The University of Tokyo Data Science School (UTokyoDSS), part of the Graduate School of Information Science and Technology at the University of Tokyo, has been providing education in data science since 2016. Now in its eighth year, the program welcomes students from all disciplines and graduate schools within the University of Tokyo. UTokyoDSS emphasizes practical application over theoretical study, teaching students how to harness data science to create real-world value. A key feature of the program is the practical data mining course, where students tackle real-world challenges presented by industry partners through our sponsorship program. Over the past eight years, more than 450 students have successfully completed this transformative course.

Center for Reproducible Science (CRS) 

The objective of the Center for Reproducible Science (CRS) is to train the next generation of researchers in good research practices, to develop novel methodologies related to reproducibility and replicability, and to improve the quality of scientific investigation using meta-research. The CRS brings together methodologists from across the University of Zurich (UZH), working in fields which typically do not communicate with each other intensively. CRS is an interdisciplinary think tank fostering interaction between scientific fields and aims to determine sound state-of-the-art solutions to methodological challenges. As a result, UZH researchers can get support from members and fellows of the CRS through training activities, direct collaboration, or simply via publications.

Zentrum für Regulierung und Vertragsrecht

The Centre for Regulation and Contract Law delves into the dynamic interplay of private autonomy, contract freedom, and the evolving role of contract law in contemporary society. As our globalised world places increased emphasis on addressing market failures, they investigate the legitimacy and scope of employing contract law for regulatory purposes.
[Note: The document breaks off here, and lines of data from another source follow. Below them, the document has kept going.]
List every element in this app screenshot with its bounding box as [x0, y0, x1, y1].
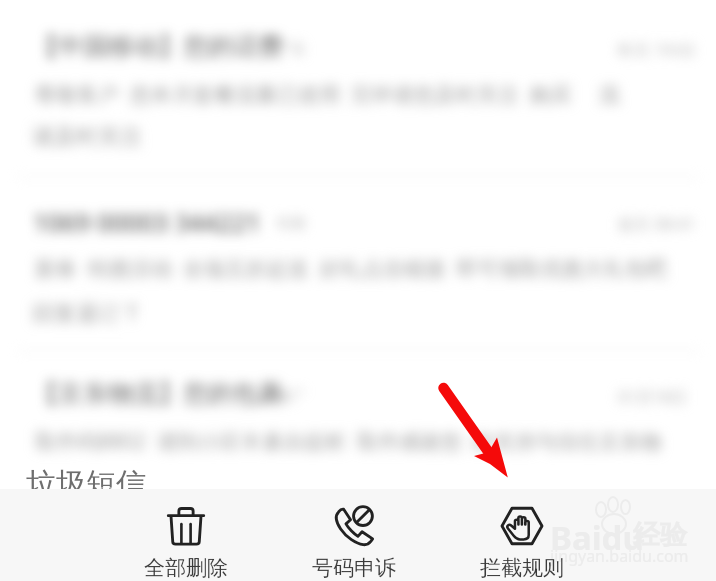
- staticText: 取件码8802 请到小区丰巢自提柜 取件感谢您 的支持与信任京东物: [35, 427, 662, 456]
- button[interactable]: Report number: [270, 489, 438, 581]
- staticText: 请及时关注: [32, 123, 142, 151]
- other: Delete all: [163, 503, 209, 549]
- staticText: 尊敬客户 您本月套餐流量已使用 完毕请您及时关注 购买 流: [35, 80, 621, 109]
- staticText: 新春 特惠活动 全场五折起送 好礼点击链接 即可领取优惠大礼包吧: [35, 254, 667, 283]
- staticText: 拦截规则: [480, 555, 564, 581]
- other: Block rules: [499, 503, 545, 549]
- button[interactable]: Block rules: [438, 489, 606, 581]
- staticText: 昨天 19:02: [618, 39, 696, 61]
- staticText: 垃圾: [276, 214, 306, 233]
- staticText: 01月18日: [618, 386, 687, 408]
- staticText: 垃圾短信: [26, 465, 146, 503]
- other: Report number: [331, 503, 377, 549]
- staticText: 推广: [276, 387, 306, 406]
- staticText: jingyan.baidu.com: [550, 545, 689, 567]
- staticText: 经验: [633, 518, 687, 552]
- staticText: 前天 08:41: [618, 213, 696, 235]
- staticText: 号码申诉: [312, 555, 396, 581]
- button[interactable]: Delete all: [102, 489, 270, 581]
- staticText: 【中国移动】您的话费: [33, 31, 283, 62]
- staticText: 回复退订 T: [32, 297, 138, 327]
- staticText: 全部删除: [144, 555, 228, 581]
- staticText: 1069 00003 344221: [33, 205, 261, 239]
- staticText: 【京东物流】您的包裹: [33, 378, 283, 409]
- staticText: Baidu: [550, 515, 644, 560]
- staticText: 广告: [276, 40, 306, 59]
Utilising a methodologically diverse approach, they prioritise (behavioural) economic methods to empirically study legal norms' impact on human behaviour. Their primary focus is on examining potential conflicts between public welfare goals and market-oriented regulations within the framework of contract law. With a collaborative, interdisciplinary team, the centre aims to provide insights, offer educational opportunities, and advise regulators on navigating the intricate relationship between contract law, regulation, and societal objectives.